UCLA librarian for SEIS and the Anderson School of Management shares serendipitous journey to her career at the University.

As a member of the largest graduating class from the UCLA’s then-School of Library Science (’90, MLS), Monica Hagan built her career on her innate curiosity, her expertise in linguistics and psychology, and her skills and talent as a librarian. 

Hagan earned her MBA at the Pepperdine Graziadio Business School in 2005, which included training at the IAE Business School in Buenos Aires. She has served as a board member of the UCLA Library & Information Studies Alumni Association (LISAA) since 2015 and in 2021, was nominated for UCLA Librarian of the Year. 

Retiring this year from her positions with the UCLA School of Education and Information Studies and the UCLA Anderson School of Management, Hagan – whose first introduction to the University was as a young student at what was then the University Elementary School (now UCLA Lab School) - takes a look back at her service as a librarian, the key role that UCLA Education played in collecting and storing national scholarship on community colleges, and how research plays a part in the work of SEIS students and their goals of furthering equity and access in K-12 to higher education.

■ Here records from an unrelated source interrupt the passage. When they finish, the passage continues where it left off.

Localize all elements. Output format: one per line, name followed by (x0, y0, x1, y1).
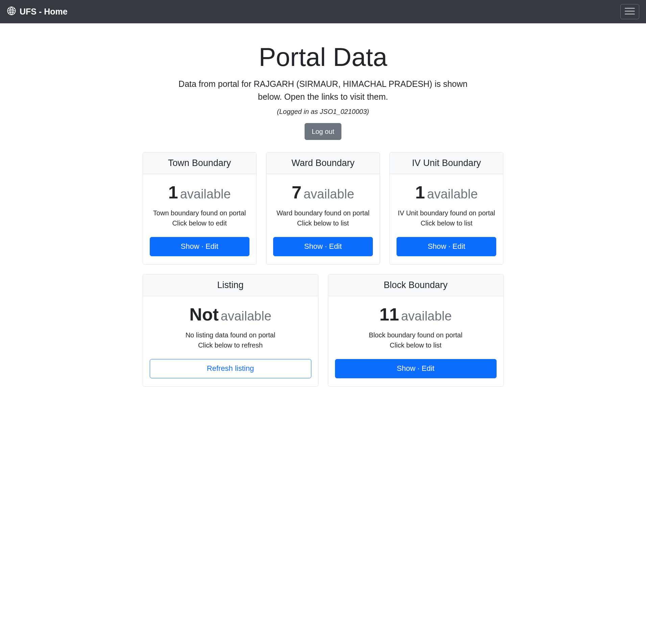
show-edit-button[interactable]: Show · Edit (397, 237, 496, 256)
desc-line-2: Click below to list (297, 219, 349, 227)
card-ward-boundary: Ward Boundary 7available Ward boundary f… (266, 152, 380, 265)
svg-rect-1 (625, 8, 635, 9)
hamburger-icon (625, 7, 635, 16)
count-line: 11available (335, 304, 497, 325)
count-value: 1 (415, 183, 425, 202)
card-body: 1available Town boundary found on portal… (143, 174, 256, 264)
count-line: 1available (150, 182, 249, 202)
count-line: 7available (273, 182, 373, 202)
desc-line-2: Click below to list (390, 341, 441, 349)
card-header: Block Boundary (328, 275, 503, 296)
count-suffix: available (427, 187, 478, 201)
count-line: Notavailable (150, 304, 311, 325)
navbar-brand[interactable]: UFS - Home (7, 6, 68, 18)
card-body: 1available IV Unit boundary found on por… (390, 174, 503, 264)
navbar: UFS - Home (0, 0, 646, 23)
navbar-brand-text: UFS - Home (20, 7, 68, 17)
logged-in-status: (Logged in as JSO1_0210003) (143, 108, 504, 116)
count-value: 11 (380, 305, 399, 324)
desc-line-2: Click below to edit (172, 219, 227, 227)
count-suffix: available (304, 187, 354, 201)
refresh-listing-button[interactable]: Refresh listing (150, 359, 311, 378)
card-description: Block boundary found on portal Click bel… (335, 330, 497, 350)
card-header: Listing (143, 275, 318, 296)
svg-rect-3 (625, 14, 635, 15)
desc-line-1: Ward boundary found on portal (277, 209, 369, 217)
hero: Portal Data Data from portal for RAJGARH… (143, 23, 504, 152)
card-header: Town Boundary (143, 152, 256, 174)
card-header: IV Unit Boundary (390, 152, 503, 174)
card-body: 7available Ward boundary found on portal… (266, 174, 380, 264)
card-description: IV Unit boundary found on portal Click b… (397, 208, 496, 228)
navbar-toggle-button[interactable] (620, 4, 639, 19)
show-edit-button[interactable]: Show · Edit (150, 237, 249, 256)
count-value: Not (189, 305, 219, 324)
card-body: Notavailable No listing data found on po… (143, 296, 318, 386)
show-edit-button[interactable]: Show · Edit (273, 237, 373, 256)
show-edit-button[interactable]: Show · Edit (335, 359, 497, 378)
count-value: 1 (168, 183, 178, 202)
card-description: No listing data found on portal Click be… (150, 330, 311, 350)
page-lead: Data from portal for RAJGARH (SIRMAUR, H… (178, 78, 469, 103)
desc-line-1: Town boundary found on portal (153, 209, 246, 217)
cards-row-1: Town Boundary 1available Town boundary f… (143, 152, 504, 265)
desc-line-1: Block boundary found on portal (369, 331, 462, 339)
card-header: Ward Boundary (266, 152, 380, 174)
card-iv-unit-boundary: IV Unit Boundary 1available IV Unit boun… (389, 152, 503, 265)
card-listing: Listing Notavailable No listing data fou… (143, 274, 318, 387)
cards-row-2: Listing Notavailable No listing data fou… (143, 274, 504, 387)
count-value: 7 (292, 183, 302, 202)
count-suffix: available (180, 187, 231, 201)
page-title: Portal Data (143, 42, 504, 72)
card-description: Town boundary found on portal Click belo… (150, 208, 249, 228)
desc-line-2: Click below to list (421, 219, 472, 227)
desc-line-2: Click below to refresh (198, 341, 263, 349)
card-block-boundary: Block Boundary 11available Block boundar… (328, 274, 504, 387)
desc-line-1: IV Unit boundary found on portal (398, 209, 495, 217)
svg-rect-2 (625, 11, 635, 12)
count-suffix: available (401, 309, 452, 323)
globe-icon (7, 6, 16, 18)
card-town-boundary: Town Boundary 1available Town boundary f… (143, 152, 257, 265)
card-body: 11available Block boundary found on port… (328, 296, 503, 386)
count-line: 1available (397, 182, 496, 202)
desc-line-1: No listing data found on portal (186, 331, 276, 339)
card-description: Ward boundary found on portal Click belo… (273, 208, 373, 228)
count-suffix: available (221, 309, 271, 323)
logout-button[interactable]: Log out (305, 123, 341, 140)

As a UCLA librarian, what has a typical day on the job been like for you? 

I wear a couple of different hats currently, in terms of jobs that I cover and schools that I serve at UCLA. This was my 15th year. I initially was hired to work at the Rosenfeld Library through the Anderson School of Management, which serves Anderson students and programs. I had experience as the agribusiness and business librarian at Cal Poly San Luis Obispo, and I had also earned an MBA degree at Pepperdine.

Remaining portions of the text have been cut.